The visibly shaken chief of the United Nations’ mission in Afghanistan, Kai Eide, told reporters the attack “will not deter the UN from continuing all its work’’ in the country.

“We will not be deterred from this noble mission,’’ UN Secretary General Ban Ki-moon said in New York.

But the attacks underscored the risks facing UN and Afghan officials in organizing a runoff election following the fraud-marred first-round vote Aug. 20, and the massive challenge for the US-led military force in curbing the determined Taliban insurgency.

The mayhem also showed how vulnerable foreigners are in Afghanistan, even in Kabul, which has been relatively secure after eight years of war.

The attack began shortly before 6 a.m. when three gunmen wearing green police uniforms broke into the guest house, home to the largest concentration of UN staffers working on the election. The crackle of gunfire echoed across the city and explosions set fire to the building, filling the lobby and the upper floors with thick smoke.

“I was praying when suddenly I heard loud gunfire, then return fire,’’ said Agha Mohammad Osman, who lives nearby. “We ran inside our homes to remain safe. The gunfire hit the door and then the attackers got inside the guest house. Foreign guests inside were crying out for help, but we could not help them.’’

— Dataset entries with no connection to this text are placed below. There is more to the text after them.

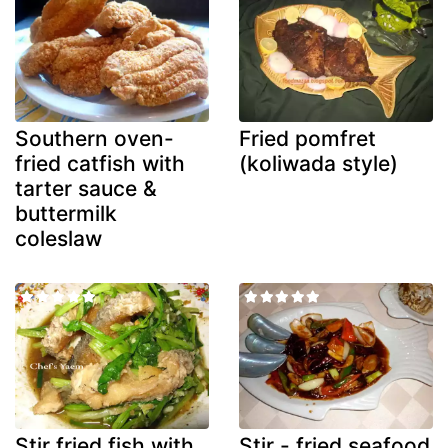
Southern oven-
Fried pomfret
fried catfish with
(koliwada style)
tarter sauce &
buttermilk
coleslaw
Stir fried fish with
Stir - fried seafood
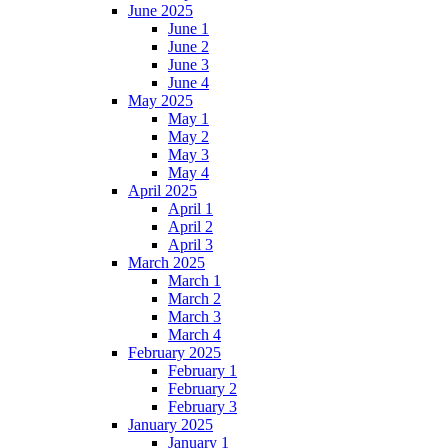
June 2025
June 1
June 2
June 3
June 4
May 2025
May 1
May 2
May 3
May 4
April 2025
April 1
April 2
April 3
March 2025
March 1
March 2
March 3
March 4
February 2025
February 1
February 2
February 3
January 2025
January 1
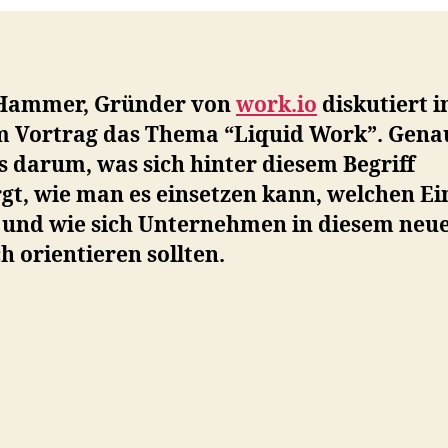
Hammer, Gründer von
work.io
diskutiert i
m Vortrag das Thema “Liquid Work”. Gena
s darum, was sich hinter diesem Begriff
gt, wie man es einsetzen kann, welchen Ei
t und wie sich Unternehmen in diesem neu
h orientieren sollten.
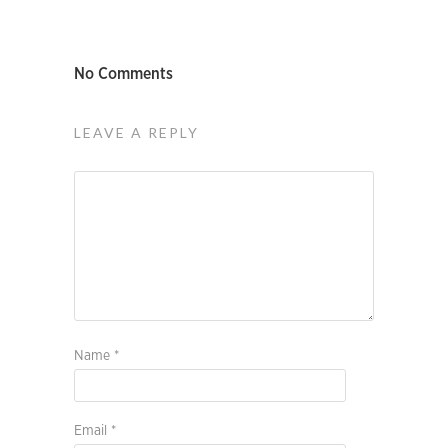
No Comments
LEAVE A REPLY
Name
*
Email
*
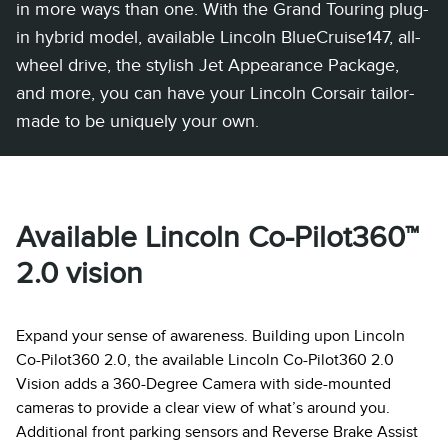
in more ways than one. With the Grand Touring plug-
in hybrid model, available Lincoln BlueCruise147, all-
wheel drive, the stylish Jet Appearance Package,
and more, you can have your Lincoln Corsair tailor-
made to be uniquely your own.
Available Lincoln Co-Pilot360™
2.0 vision
Expand your sense of awareness. Building upon Lincoln
Co-Pilot360 2.0, the available Lincoln Co-Pilot360 2.0
Vision adds a 360-Degree Camera with side-mounted
cameras to provide a clear view of what’s around you.
Additional front parking sensors and Reverse Brake Assist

As gunfire and grenade blasts rocked the building, Robertson quickly bolted the door and hid his wife in the closet, hoping the Taliban would believe the room was vacant.

But fire broke out in the room next door, and smoke billowed into their hiding place.

“We realized that there was no way for us to go out under the stairs or any way for us to come outside,’’ Robertson said. “I opened the window and stepped out to the landing out front, and had a volley of shots fired at me.’’

He ducked back into the bedroom, but it had filled with smoke. He worried about dying of smoke inhalation.

“I went into the bathroom, wet a towel, and kept it over the face of my wife and myself as we crouched beside the window,’’ he said.

Outside, “there was a lot of indistinguishable yelling and calling,’’ Robertson said.

He and his wife climbed out a window as the fire raged and ran over the roofs of neighboring houses to a friend’s home nearby.

Meanwhile, John Christopher Turner of Kansas City, Mo., who works for a trucking company on contract to the US military, grabbed an AK-47 rifle and scampered through the guest house’s upper floors, pounding on doors to alert fellow residents.

Turner said he assembled about 25 terrified guests and, along with a Nepalese man, poured gunfire at the attackers while leading the group into the laundry room. They locked themselves inside as UN guards returned fire, he said.

“I carry an AK-47 and I kept firing it to keep the attackers away from the group I was guarding,’’ Turner said, describing how he shot from the entrance of the laundry room. The group later jumped over a back wall to take refuge in a house behind the guest house, he said.

Turner called his father in suburban Kansas City after the attack, 82-year-old Lionel Turner told The Associated Press.

“He said he was burned a little, but that he wasn’t hurt,’’ the father said. “He’s got more guts than a Missouri mule.’’

It was not possible to reach others who had been at the guest house to verify Turner’s account. UN staff were evacuated to Dubai for counseling, the UN said. Turner did not have a weapon when he spoke with an AP reporter.

About a mile away from the guest house, one rocket struck the “outer limit’’ of the presidential palace but caused no casualties, presidential spokesman Humayun Hamidzada said. Two more rockets slammed into the grounds of the expensive Serena Hotel, a favorite of foreigners.

President Hamid Karzai condemned the attacks as “an inhuman act’’ and called on the army and police to strengthen security around international facilities.

Taliban spokesman Zabiullah Mujahid claimed responsibility in a telephone call to the AP, saying three militants carried out the assault. The Interior Ministry said all were killed.